Stored data below:

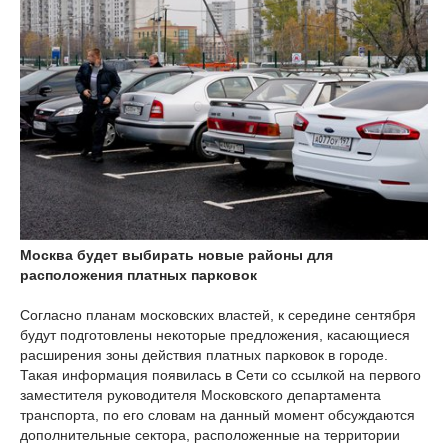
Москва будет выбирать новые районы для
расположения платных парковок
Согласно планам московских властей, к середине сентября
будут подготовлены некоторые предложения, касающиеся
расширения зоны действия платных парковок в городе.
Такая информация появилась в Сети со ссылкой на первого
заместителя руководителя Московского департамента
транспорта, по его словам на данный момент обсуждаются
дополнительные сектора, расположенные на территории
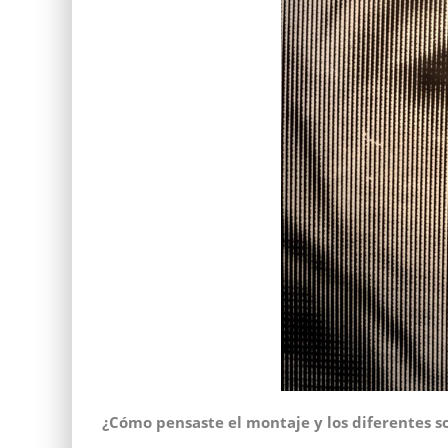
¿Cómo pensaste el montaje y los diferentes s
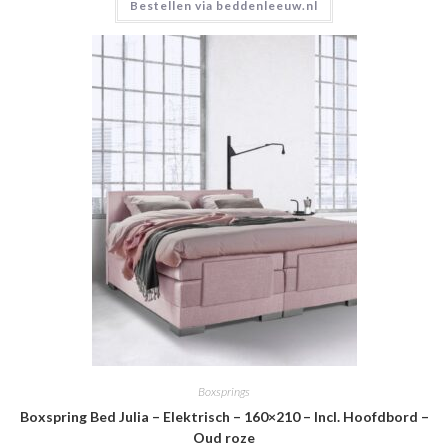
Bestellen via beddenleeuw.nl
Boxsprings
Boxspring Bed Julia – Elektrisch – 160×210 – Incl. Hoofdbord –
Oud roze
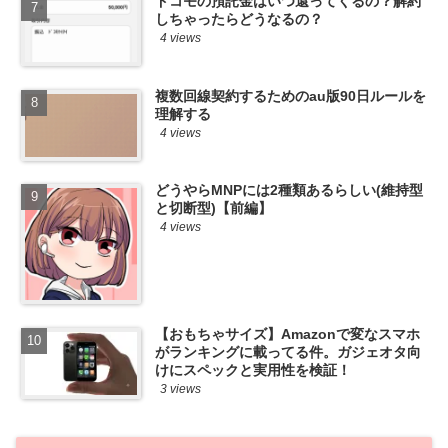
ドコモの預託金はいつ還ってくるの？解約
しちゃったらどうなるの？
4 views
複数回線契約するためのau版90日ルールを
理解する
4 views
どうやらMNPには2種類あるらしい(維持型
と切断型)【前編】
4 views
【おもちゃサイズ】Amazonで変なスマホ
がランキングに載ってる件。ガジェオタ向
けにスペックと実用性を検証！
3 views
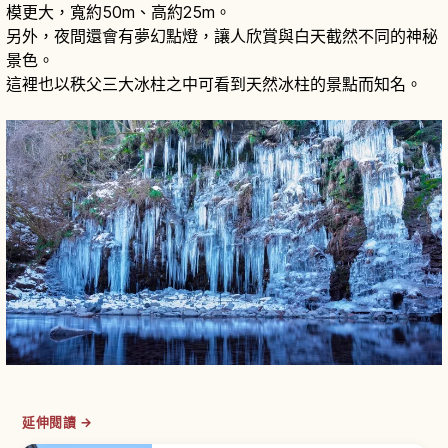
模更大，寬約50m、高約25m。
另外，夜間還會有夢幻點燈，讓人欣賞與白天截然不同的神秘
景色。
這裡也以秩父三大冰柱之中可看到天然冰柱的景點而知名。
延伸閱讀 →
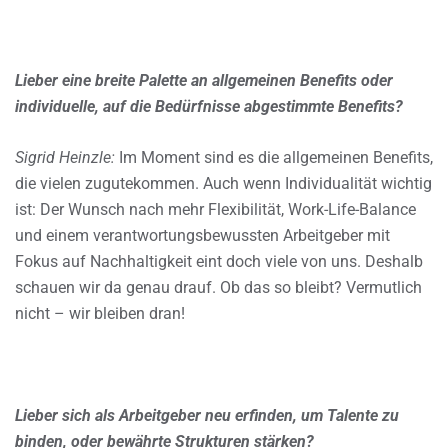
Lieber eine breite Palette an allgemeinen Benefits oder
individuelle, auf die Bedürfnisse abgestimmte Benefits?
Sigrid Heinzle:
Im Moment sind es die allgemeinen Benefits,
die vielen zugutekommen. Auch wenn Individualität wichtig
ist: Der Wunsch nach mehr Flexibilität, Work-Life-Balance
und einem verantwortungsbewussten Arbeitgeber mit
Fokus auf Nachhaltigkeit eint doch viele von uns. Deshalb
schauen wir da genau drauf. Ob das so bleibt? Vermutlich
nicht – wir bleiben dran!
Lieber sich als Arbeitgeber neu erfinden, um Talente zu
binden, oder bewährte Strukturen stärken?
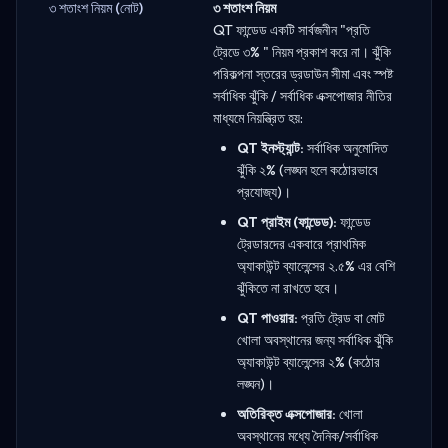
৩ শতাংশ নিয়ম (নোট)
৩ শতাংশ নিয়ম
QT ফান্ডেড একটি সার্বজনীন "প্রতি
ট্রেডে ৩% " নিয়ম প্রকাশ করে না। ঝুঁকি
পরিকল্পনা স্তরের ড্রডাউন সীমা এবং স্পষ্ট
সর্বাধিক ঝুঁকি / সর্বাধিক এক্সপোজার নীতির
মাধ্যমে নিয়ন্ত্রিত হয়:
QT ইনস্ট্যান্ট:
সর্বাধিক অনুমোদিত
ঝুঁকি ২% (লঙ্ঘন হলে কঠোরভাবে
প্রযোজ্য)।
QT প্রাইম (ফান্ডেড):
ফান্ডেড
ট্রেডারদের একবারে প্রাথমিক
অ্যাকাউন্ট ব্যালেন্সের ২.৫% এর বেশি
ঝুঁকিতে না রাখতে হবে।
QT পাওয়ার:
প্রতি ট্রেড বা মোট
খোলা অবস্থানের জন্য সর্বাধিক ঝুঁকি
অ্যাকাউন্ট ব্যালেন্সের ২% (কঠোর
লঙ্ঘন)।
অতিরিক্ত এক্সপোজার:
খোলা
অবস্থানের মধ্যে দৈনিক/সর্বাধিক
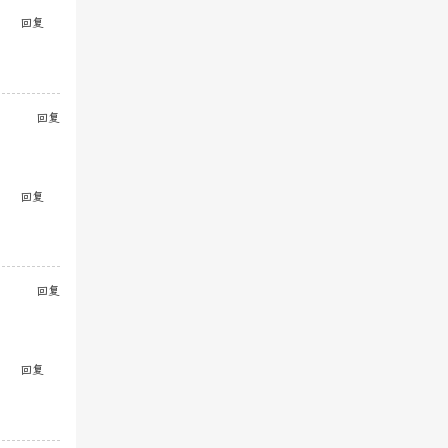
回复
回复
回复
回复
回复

End of Stored data.
Stored data below:

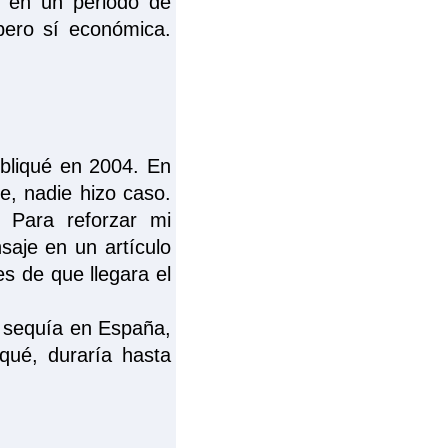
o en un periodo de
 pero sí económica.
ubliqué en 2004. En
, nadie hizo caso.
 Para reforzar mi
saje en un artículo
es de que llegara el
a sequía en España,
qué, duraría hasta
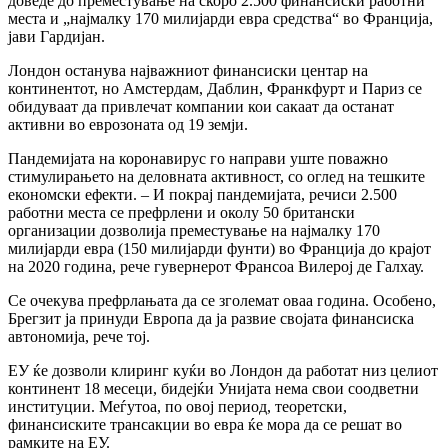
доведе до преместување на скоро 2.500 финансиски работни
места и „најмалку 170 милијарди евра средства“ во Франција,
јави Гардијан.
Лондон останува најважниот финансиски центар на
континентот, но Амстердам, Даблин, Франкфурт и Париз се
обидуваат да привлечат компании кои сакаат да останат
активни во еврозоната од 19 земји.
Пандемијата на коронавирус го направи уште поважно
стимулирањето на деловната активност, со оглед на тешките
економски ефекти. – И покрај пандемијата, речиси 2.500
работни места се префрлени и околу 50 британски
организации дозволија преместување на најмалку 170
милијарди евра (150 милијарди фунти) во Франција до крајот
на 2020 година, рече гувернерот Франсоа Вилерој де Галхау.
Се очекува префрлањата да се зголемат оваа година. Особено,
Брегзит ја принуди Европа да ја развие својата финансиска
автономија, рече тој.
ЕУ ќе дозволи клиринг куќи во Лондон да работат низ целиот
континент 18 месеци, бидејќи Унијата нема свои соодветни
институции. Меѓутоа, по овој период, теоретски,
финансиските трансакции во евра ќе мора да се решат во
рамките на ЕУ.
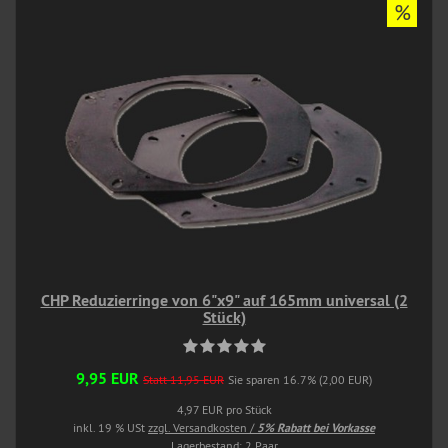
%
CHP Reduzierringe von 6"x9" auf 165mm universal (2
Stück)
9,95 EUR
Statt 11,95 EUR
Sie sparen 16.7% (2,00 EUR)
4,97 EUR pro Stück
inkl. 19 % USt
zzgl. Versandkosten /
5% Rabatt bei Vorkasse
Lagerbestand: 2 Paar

End of Stored data.
Stored data below:

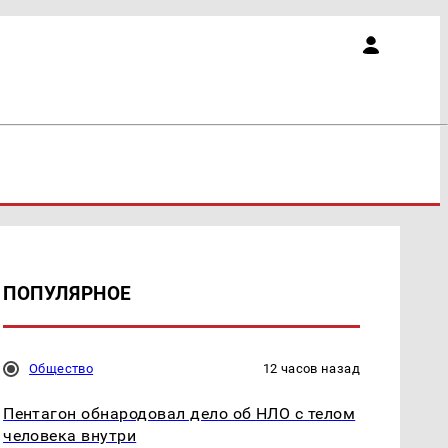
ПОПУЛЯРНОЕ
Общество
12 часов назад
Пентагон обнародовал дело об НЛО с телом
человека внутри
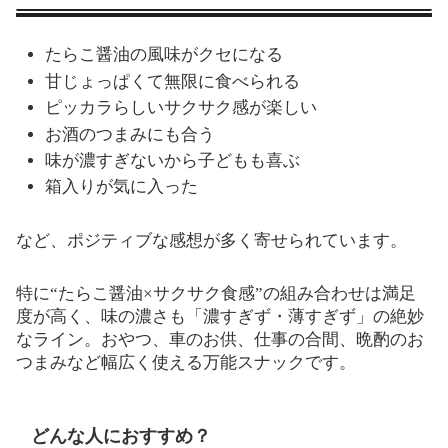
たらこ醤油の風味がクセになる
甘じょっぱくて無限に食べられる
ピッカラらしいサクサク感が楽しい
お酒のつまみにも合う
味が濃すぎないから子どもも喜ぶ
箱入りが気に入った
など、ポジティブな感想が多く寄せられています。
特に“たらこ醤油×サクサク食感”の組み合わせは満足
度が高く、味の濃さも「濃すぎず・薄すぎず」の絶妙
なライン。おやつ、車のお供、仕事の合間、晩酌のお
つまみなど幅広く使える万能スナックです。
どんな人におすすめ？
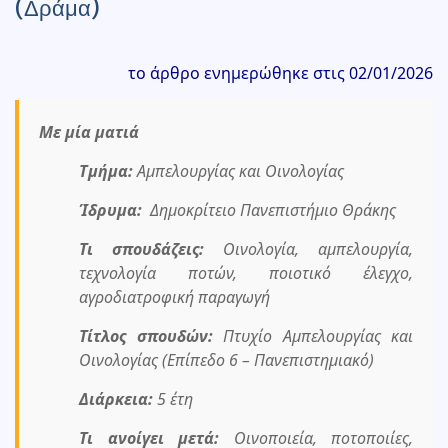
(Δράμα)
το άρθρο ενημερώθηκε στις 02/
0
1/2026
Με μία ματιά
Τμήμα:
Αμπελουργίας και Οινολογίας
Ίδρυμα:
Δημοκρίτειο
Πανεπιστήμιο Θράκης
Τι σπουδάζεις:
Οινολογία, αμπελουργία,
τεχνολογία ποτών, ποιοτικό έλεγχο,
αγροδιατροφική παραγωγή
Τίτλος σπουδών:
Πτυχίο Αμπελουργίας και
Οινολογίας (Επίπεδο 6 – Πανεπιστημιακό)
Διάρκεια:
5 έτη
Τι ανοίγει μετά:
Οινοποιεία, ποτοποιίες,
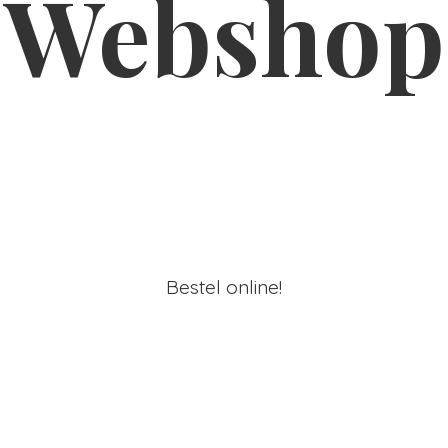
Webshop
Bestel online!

End of Stored data.

> **Exercise description**
Return, exactly as they stand, the lines above from the one with "ピッカラらしいサクサク感が楽しい" to the one with "Δημοκρίτειο", omitting any pictures among them.

> **Answer space**
ピッカラらしいサクサク感が楽しい
お酒のつまみにも合う
味が濃すぎないから子どもも喜ぶ
箱入りが気に入った
など、ポジティブな感想が多く寄せられています。
特に“たらこ醤油×サクサク食感”の組み合わせは満足
度が高く、味の濃さも「濃すぎず・薄すぎず」の絶妙
なライン。おやつ、車のお供、仕事の合間、晩酌のお
つまみなど幅広く使える万能スナックです。
どんな人におすすめ？
(Δράμα)
το άρθρο ενημερώθηκε στις 02/
0
1/2026
Με μία ματιά
Τμήμα:
Αμπελουργίας και Οινολογίας
Ίδρυμα:
Δημοκρίτειο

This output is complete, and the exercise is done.